Symphony's younger musicians will perform as part of celebration.

May 14, 2010|By Candice Baker

The weather's heating up, the days are ticking until the end of the school year, and the kids are getting restless.

Fear not, the Imagination Celebration is in full swing.

This year is the 25th anniversary of the full-county, multiweek collaboration among municipalities, educational institutions, libraries and professional arts organizations, geared at exposing youth to the performing, literary and visual arts.

This year's theme is "Imagination Opens the Door," and the 2010 celebration is dedicated to arts advocate Marilyn Nielsen of the California Arts Council, a former teacher and Imagination Celebration chairwoman.


A fitting finale

One of the most anticipated events this year is a triple-bill shared by the Pacific Symphony's three Youth Ensembles. The program has developed a name as one of the top educators of young musicians in the Southland, and works with musicians ages 11 to 21.

The Pacific Symphony Youth Wind Ensembles will perform "Thundering Winds" at 2 p.m. Saturday.
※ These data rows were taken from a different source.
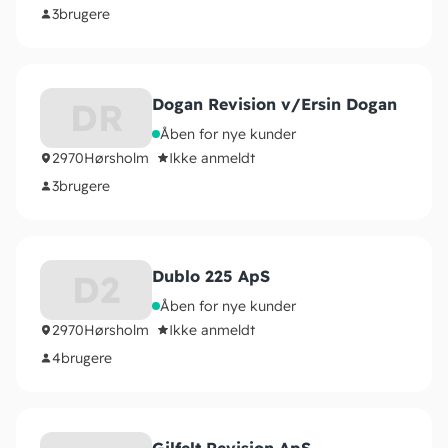
3
brugere
Dogan Revision v/Ersin Dogan
DR
Åben for nye kunder
2970
Hørsholm
Ikke anmeldt
3
brugere
Dublo 225 ApS
D2
Åben for nye kunder
2970
Hørsholm
Ikke anmeldt
4
brugere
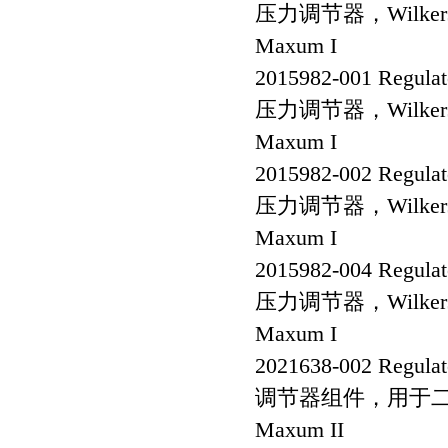
压力调节器，Wilkerso
Maxum I
2015982-001 Regulato
压力调节器，Wilkerso
Maxum I
2015982-002 Regulato
压力调节器，Wilkerso
Maxum I
2015982-004 Regulato
压力调节器，Wilkers
Maxum I
2021638-002 Regulato
调节器组件，用于
Maxum II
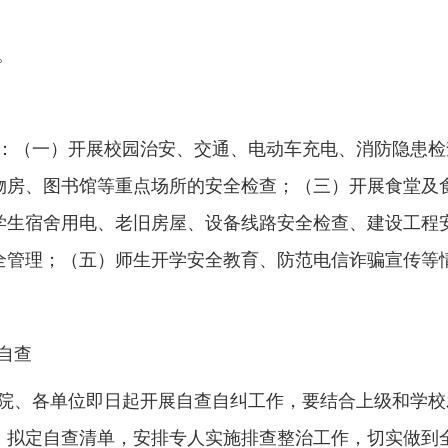
。
：（一）开展校园治安、交通、电动车充电、消防隐患检
物房、图书馆等重点场所的安全检查；（三）开展食堂及
学生宿舍用电、老旧房屋、设备线路安全检查、建设工程
全管理；（五）师生开学安全教育、防范电信诈骗宣传等
自查
院、各单位即日起开展自查自纠工作，要结合上级和学校
，拟定自查清单，安排专人实施排查整治工作，切实做到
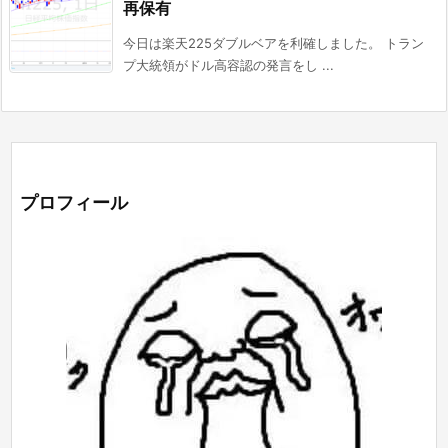
再保有
今日は楽天225ダブルベアを利確しました。 トラン
プ大統領がドル高容認の発言をし ...
プロフィール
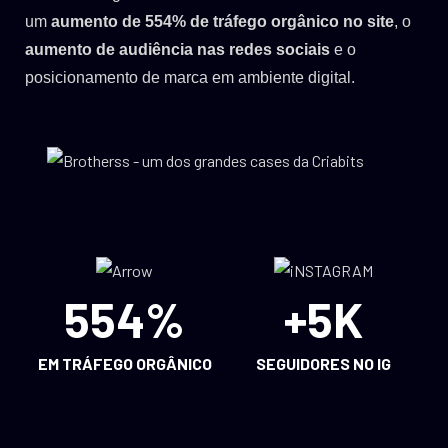
um
aumento de
554%
de tráfego orgânico no site
, o
aumento de audiência nas redes sociais
e o
posicionamento de marca em ambiente digital.
554%
+5K
EM TRÁFEGO ORGÂNICO
SEGUIDORES NO IG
The repertoire features Gabrieli's "Canzona No. 1"; Lauridsen's choral masterwork, "O Magnum Mysterium," arranged for band; Giroux's "La Mezquita de Cordoba"; Hansen's "Chorale and Alleluia"; and former Pacific Symphony composer-in-residence Frank Ticheli's "Shenandoah."

"My first months with the Youth Wind Ensemble have been filled with an exciting whirlwind of growth and activity," ensemble music director Joshua Roach said. "By the time we perform on May 15, this group of musicians will have already performed challenging music at an extremely high artistic level. They are elegantly playing music that some colleges wouldn't dare and most high schools wouldn't dream of doing."

The Pacific Symphony Santiago Strings will perform "Celebration in Sound" at 2:30 p.m. Sunday, followed by the season finale also featuring the Pacific Symphony Youth Orchestra at 4 p.m.

The program includes a musical journey of sorts through the history of the United States, led by crowd-pleaser Maxim Eshkenazy, the symphony's assistant conductor.

The 2:30 p.m. performance includes Sarch's "Colonial Williamsburg Odyssey," which evokes everything from a burgess' ball to slave songs to Bernstein's "America" and "One Hand, One Heart" from "West Side Story" before concluding with Copland's Western "Hoe-down" from "Rodeo."